If it’s not bad enough that mainstream AI amplifies power imbalances (though here I’m acknowledging that Indigenous, anticolonial, and ethical AI efforts are seeking to change the game), the question of electrical power remains. For me, the bottom line has to be the planet. The water. The air. The fact that communities are being sacrificed to data centers and that the race for more “efficiency” through AI uses exorbitant amounts of energy that has proponents clamoring to literally go nuclear. Now I’m reading that Open AI’s Sam Altman is saying “Let’s just put it in space!” This man is unserious.
Unless he IS serious… and that’s a darker philosophical topic getting into transhumanism. (I’m going to go off on a little tangent here—care to join me?)
In the meantime, back here on Earth, the novelty of chatbots, convenience of digital transcripts, and instant gratification of being able to summarize large amounts of text have made AI appealing to many nonprofit professionals, even as some take more circumspect approaches or say, “no thank you.” For an example of the latter, I recommend Berlin-based feminist futures lab SUPERRR’s policy statement, “About AI and Unlikelihood,” (which also summarizes so much of what I’ve attempted to, much better than I’ve been able to here).

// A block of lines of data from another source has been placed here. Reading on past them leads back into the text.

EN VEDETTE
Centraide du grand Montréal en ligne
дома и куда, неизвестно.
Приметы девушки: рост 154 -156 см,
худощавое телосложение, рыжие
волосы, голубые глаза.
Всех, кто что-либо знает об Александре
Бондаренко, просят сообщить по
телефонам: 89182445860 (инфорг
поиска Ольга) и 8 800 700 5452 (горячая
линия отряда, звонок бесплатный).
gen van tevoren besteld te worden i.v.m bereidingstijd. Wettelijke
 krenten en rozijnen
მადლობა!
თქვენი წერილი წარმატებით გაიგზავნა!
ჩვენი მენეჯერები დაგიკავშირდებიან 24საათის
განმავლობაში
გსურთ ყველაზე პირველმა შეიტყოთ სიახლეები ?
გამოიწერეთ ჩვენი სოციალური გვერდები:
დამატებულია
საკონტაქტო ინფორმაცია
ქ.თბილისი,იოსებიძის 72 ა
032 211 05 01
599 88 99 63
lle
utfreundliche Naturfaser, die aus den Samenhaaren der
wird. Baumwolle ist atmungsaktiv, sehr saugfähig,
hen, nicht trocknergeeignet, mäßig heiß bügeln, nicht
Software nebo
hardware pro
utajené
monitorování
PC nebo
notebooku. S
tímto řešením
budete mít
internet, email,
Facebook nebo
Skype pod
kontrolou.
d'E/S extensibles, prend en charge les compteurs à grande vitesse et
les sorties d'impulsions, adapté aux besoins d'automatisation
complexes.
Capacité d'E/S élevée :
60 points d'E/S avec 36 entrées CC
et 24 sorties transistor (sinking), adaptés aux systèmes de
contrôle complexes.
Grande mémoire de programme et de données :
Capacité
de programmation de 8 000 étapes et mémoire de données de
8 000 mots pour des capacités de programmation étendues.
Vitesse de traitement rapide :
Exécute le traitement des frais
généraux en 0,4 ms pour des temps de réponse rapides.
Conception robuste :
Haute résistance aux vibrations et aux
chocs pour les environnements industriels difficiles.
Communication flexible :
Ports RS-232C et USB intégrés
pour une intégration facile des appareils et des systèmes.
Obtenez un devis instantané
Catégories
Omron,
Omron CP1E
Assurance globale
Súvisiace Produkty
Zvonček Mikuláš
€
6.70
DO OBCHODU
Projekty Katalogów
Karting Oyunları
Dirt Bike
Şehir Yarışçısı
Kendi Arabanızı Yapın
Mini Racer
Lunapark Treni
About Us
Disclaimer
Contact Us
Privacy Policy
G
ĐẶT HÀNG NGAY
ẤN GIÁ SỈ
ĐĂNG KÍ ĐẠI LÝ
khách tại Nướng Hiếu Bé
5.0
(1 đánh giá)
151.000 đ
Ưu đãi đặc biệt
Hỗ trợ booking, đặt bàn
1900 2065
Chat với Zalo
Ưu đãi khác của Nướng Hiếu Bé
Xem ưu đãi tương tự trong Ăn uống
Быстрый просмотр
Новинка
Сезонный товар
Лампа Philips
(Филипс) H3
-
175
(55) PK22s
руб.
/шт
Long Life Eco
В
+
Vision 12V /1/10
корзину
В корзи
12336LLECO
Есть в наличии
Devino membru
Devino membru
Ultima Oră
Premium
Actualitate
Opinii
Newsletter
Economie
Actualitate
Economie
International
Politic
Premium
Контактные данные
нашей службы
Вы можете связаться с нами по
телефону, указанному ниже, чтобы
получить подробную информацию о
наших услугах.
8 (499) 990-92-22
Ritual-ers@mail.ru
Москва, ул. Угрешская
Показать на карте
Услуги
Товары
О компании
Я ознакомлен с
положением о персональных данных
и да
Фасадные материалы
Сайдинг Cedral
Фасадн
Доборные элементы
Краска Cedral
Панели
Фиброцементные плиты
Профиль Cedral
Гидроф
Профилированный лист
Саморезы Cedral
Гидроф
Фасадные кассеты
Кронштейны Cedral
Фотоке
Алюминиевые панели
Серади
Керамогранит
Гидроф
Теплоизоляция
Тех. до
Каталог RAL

Like Vallor, SUPERRR contends that, in large part, “generative” AI isn’t generating or telling us anything we don’t already know. The voraciousness of data-hungry LLMs scrapes books and scholarly articles without consent, stealing our brains and selling them back to us with a side order of state surveillance and environmental destruction. It’s an innovation offering nothing new. We know how that story goes. What we need isn’t a mashup of probabilities. As SUPERRR states: “We are and we want the improbable.”
Or, as I wrote in my real-life notebook after reading The AI Mirror:
“In a world where we’re increasingly letting AI tell us different permutations of what we’ve already done before, I want to be one who asks: What is possible that isn’t recycled from our past but is utterly creative and liberatory?”